08 December 2009

Chanukah: What's new in doughnuts

The place to be for Chanukah - if you are a conisseur of sufganiyot (doughnuts to the linguistically-challenged) - is Israel.

Each year, new varieties are available at streetside tents where the delectable delights are fried fresh for lines of people. The air is thick with the fragrance of frying oil and chocolate, and whatever "in" varieties are on the menu.

When I worked on the Jerusalem Post's Metro weekly, we did an annual article on what new flavors were available at the major bakeries.

While it seems that only jelly doughnuts are found in the US, that's not the situation here. In any case, even if you do find them here, the jelly is not that horrible library paste stuff I knew in Hebrew school, but is often imported strawberry or raspberry jam or jelly. I still hate them.

Even as a kid, I asked, don't these come in chocolate? My seemingly blasphemous question produced shocked responses from the adults.

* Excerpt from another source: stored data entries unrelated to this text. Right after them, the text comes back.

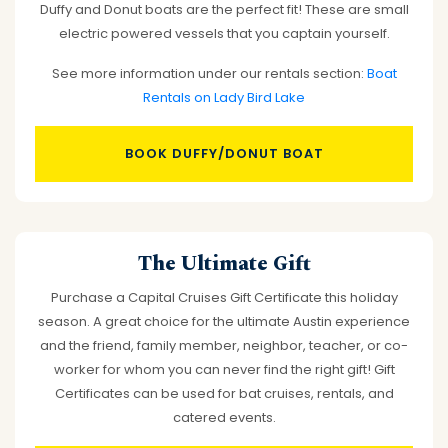
Duffy and Donut boats are the perfect fit! These are small
electric powered vessels that you captain yourself.
See more information under our rentals section:
Boat
Rentals on Lady Bird Lake
BOOK DUFFY/DONUT BOAT
The Ultimate Gift
Purchase a Capital Cruises Gift Certificate this holiday
season. A great choice for the ultimate Austin experience
and the friend, family member, neighbor, teacher, or co-
worker for whom you can never find the right gift! Gift
Certificates can be used for bat cruises, rentals, and
catered events.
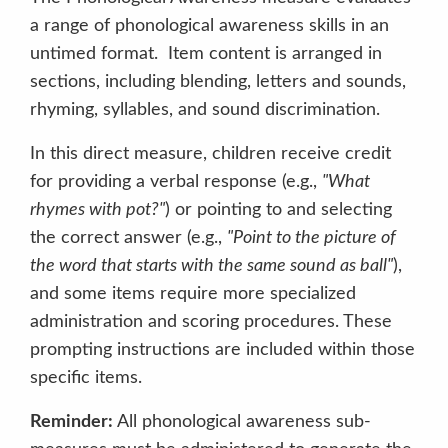
a range of phonological awareness skills in an
untimed format. Item content is arranged in
sections, including blending, letters and sounds,
rhyming, syllables, and sound discrimination.
In this direct measure, children receive credit
for providing a verbal response (e.g.,
"What
rhymes with pot?"
) or pointing to and selecting
the correct answer (e.g.,
"Point to the picture of
the word that starts with the same sound as ball"
),
and some items require more specialized
administration and scoring procedures. These
prompting instructions are included within those
specific items.
Reminder:
All phonological awareness sub-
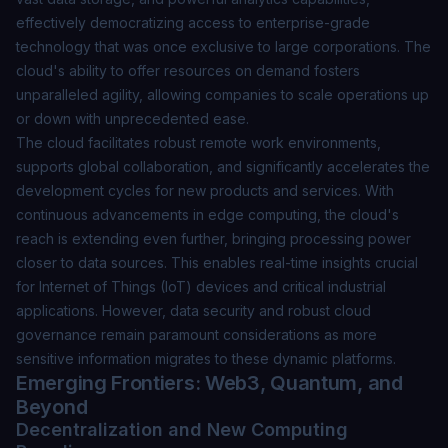
effectively democratizing access to enterprise-grade
technology that was once exclusive to large corporations. The
cloud's ability to offer resources on demand fosters
unparalleled agility, allowing companies to scale operations up
or down with unprecedented ease.
The cloud facilitates robust remote work environments,
supports global collaboration, and significantly accelerates the
development cycles for new products and services. With
continuous advancements in edge computing, the cloud's
reach is extending even further, bringing processing power
closer to data sources. This enables real-time insights crucial
for Internet of Things (IoT) devices and critical industrial
applications. However,
data security and robust cloud
governance
remain paramount considerations as more
sensitive information migrates to these dynamic platforms.
Emerging Frontiers: Web3, Quantum, and
Beyond
Decentralization and New Computing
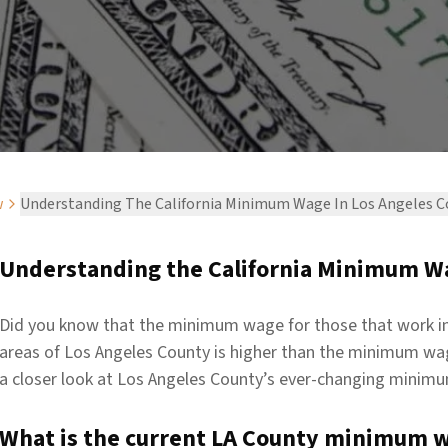
w
Understanding The California Minimum Wage In Los Angeles 
Understanding the California Minimum Wa
Did you know that the minimum wage for those that work in
areas of Los Angeles County is higher than the minimum wage
a closer look at Los Angeles County’s ever-changing minim
What is the current LA County minimum 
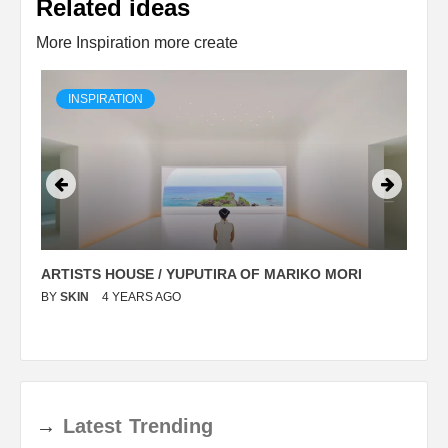
Related ideas
More Inspiration more create
INSPIRATION
ARTISTS HOUSE / YUPUTIRA OF MARIKO MORI
P
BY
SKIN
4 YEARS AGO
B
→
Latest
Trending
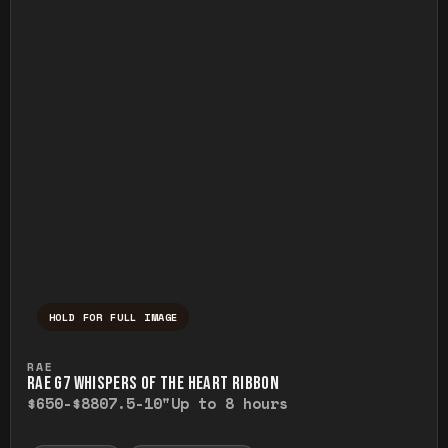
HOLD FOR FULL IMAGE
Press and hold to temporarily view the ful
RAE
RAE G7 WHISPERS OF THE HEART RIBBON
$650-$880
7.5-10"
Up to 8 hours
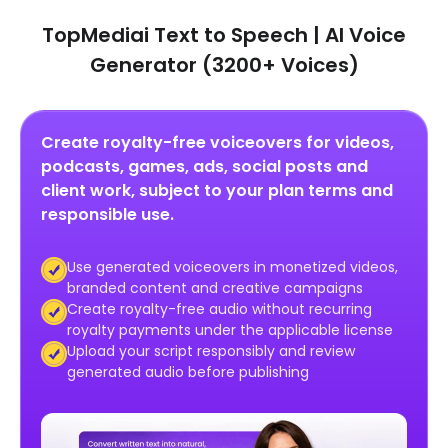
TopMediai Text to Speech | AI Voice
Generator (3200+ Voices)
Create royalty-free voiceovers for videos,
podcasts, games, ads, social posts and
client work, subject to your plan terms and
responsible use.
Use generated voiceovers in monetized videos,
branded content and creative campaigns
Create royalty-free audio without recurring
royalty payments under the applicable license
Upload your script responsibly and review
generated audio before publishing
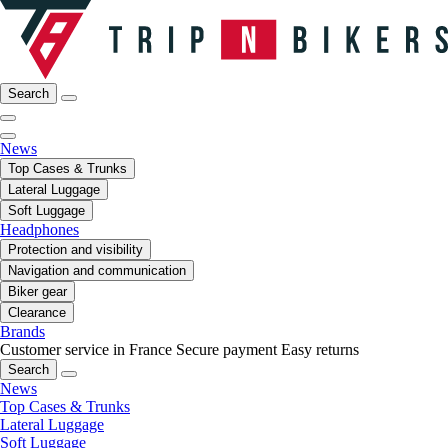
Search
News
Top Cases & Trunks
Lateral Luggage
Soft Luggage
Headphones
Protection and visibility
Navigation and communication
Biker gear
Clearance
Brands
Customer service in France
Secure payment
Easy returns
Search
News
Top Cases & Trunks
Lateral Luggage
Soft Luggage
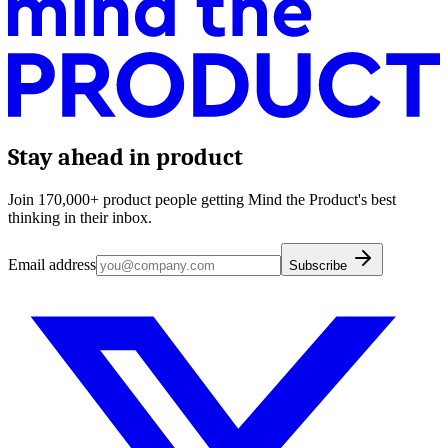
Stay ahead in product
Join 170,000+ product people getting Mind the Product's best
thinking in their inbox.
Email address
Subscribe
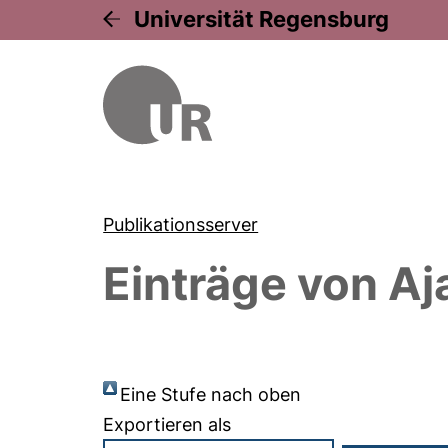
Universität Regensburg
Publikationsserver
Einträge von
Aj
Eine Stufe nach oben
Exportieren als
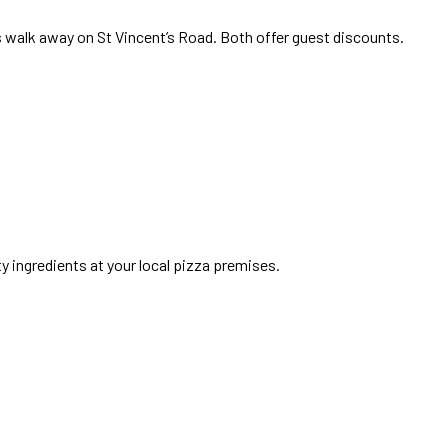
s walk away on St Vincent’s Road. Both offer guest discounts.
ty ingredients at your local pizza premises.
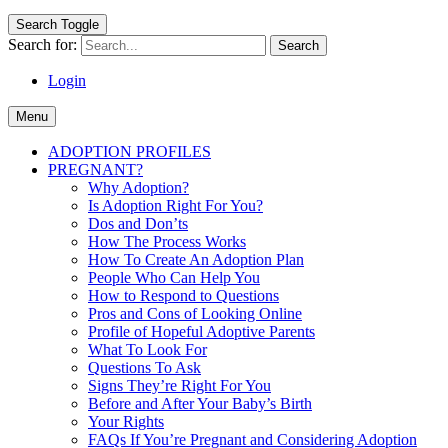
Search Toggle
Search for:
Login
Menu
ADOPTION PROFILES
PREGNANT?
Why Adoption?
Is Adoption Right For You?
Dos and Don’ts
How The Process Works
How To Create An Adoption Plan
People Who Can Help You
How to Respond to Questions
Pros and Cons of Looking Online
Profile of Hopeful Adoptive Parents
What To Look For
Questions To Ask
Signs They’re Right For You
Before and After Your Baby’s Birth
Your Rights
FAQs If You’re Pregnant and Considering Adoption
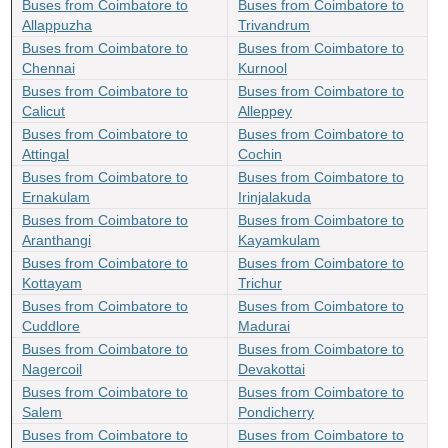
Buses from Coimbatore to
Buses from Coimbatore to
Allappuzha
Trivandrum
Buses from Coimbatore to
Buses from Coimbatore to
Chennai
Kurnool
Buses from Coimbatore to
Buses from Coimbatore to
Calicut
Alleppey
Buses from Coimbatore to
Buses from Coimbatore to
Attingal
Cochin
Buses from Coimbatore to
Buses from Coimbatore to
Ernakulam
Irinjalakuda
Buses from Coimbatore to
Buses from Coimbatore to
Aranthangi
Kayamkulam
Buses from Coimbatore to
Buses from Coimbatore to
Kottayam
Trichur
Buses from Coimbatore to
Buses from Coimbatore to
Cuddlore
Madurai
Buses from Coimbatore to
Buses from Coimbatore to
Nagercoil
Devakottai
Buses from Coimbatore to
Buses from Coimbatore to
Salem
Pondicherry
Buses from Coimbatore to
Buses from Coimbatore to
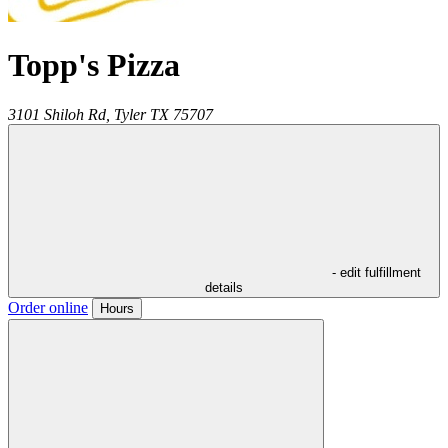
Topp's Pizza
3101 Shiloh Rd,
Tyler
TX
75707
- edit fulfillment
details
Order online
Hours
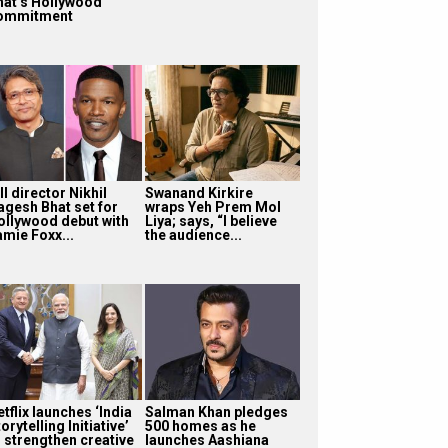
hat’s Hollywood
ommitment
ll director Nikhil
Swanand Kirkire
agesh Bhat set for
wraps Yeh Prem Mol
ollywood debut with
Liya; says, “I believe
amie Foxx...
the audience...
tflix launches ‘India
Salman Khan pledges
orytelling Initiative’
500 homes as he
o strengthen creative
launches Aashiana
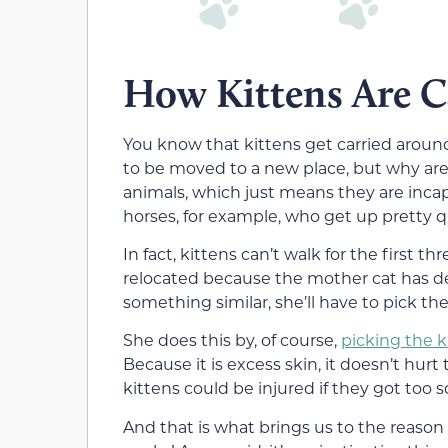
How Kittens Are C
You know that kittens get carried arou
to be moved to a new place, but why are 
animals, which just means they are incap
horses, for example, who get up pretty qu
In fact, kittens can’t walk for the first th
relocated because the mother cat has dec
something similar, she’ll have to pick 
She does this by, of course,
picking the k
Because it is excess skin, it doesn’t hur
kittens could be injured if they got too s
And that is what brings us to the reason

Luckily, in Tel Aviv, chocolate is always part of the holiday lineup, either outside or filled with. Plain chocolate, dark chocolate, milk chocolate, chocolate rum, and lots of other fillings, along with dulce de leche, pina colada, with chocolate coating or not, with sprinkles or not, with various flavored liqueurs. Also available are the regular large ones in addition to mini-versions.

What I haven't seen here are doughnut holes. In Southern Nevada, we often bought doughnut holes by the bag for snacks for the Hebrew school students.

This year, according to YNet, the A list includes vodka. when you buy your holiday supply, remember to bring your ID. The alcohol content is supposedly that of a bottle of beer. According to the story, the alcohol content is 35% for each

The vodka importer hired a pastry chef who's also a bartender to create the new items. The vodka is mixed with the jam filling, but bakeries may decide to add it to other flavors, such as chocolate.

I remember an NYU geology class, when we took thermoses (is the plural of thermos thermosi?) of hot chocolate with vodka on our field trips. None of us froze, but we didn't get much done in the way of rock-hunting. We were fortunate in that we didn't have to climb steep hills or cliffs.

The story reports that those who eat two or more of these doughnuts should consider taking a taxi home after their holiday parties.

A 100-gram (about 3 oz.) donut costs about $1.18 or NIS 4.5, and has 90 milliliters of vodka in the jam filling.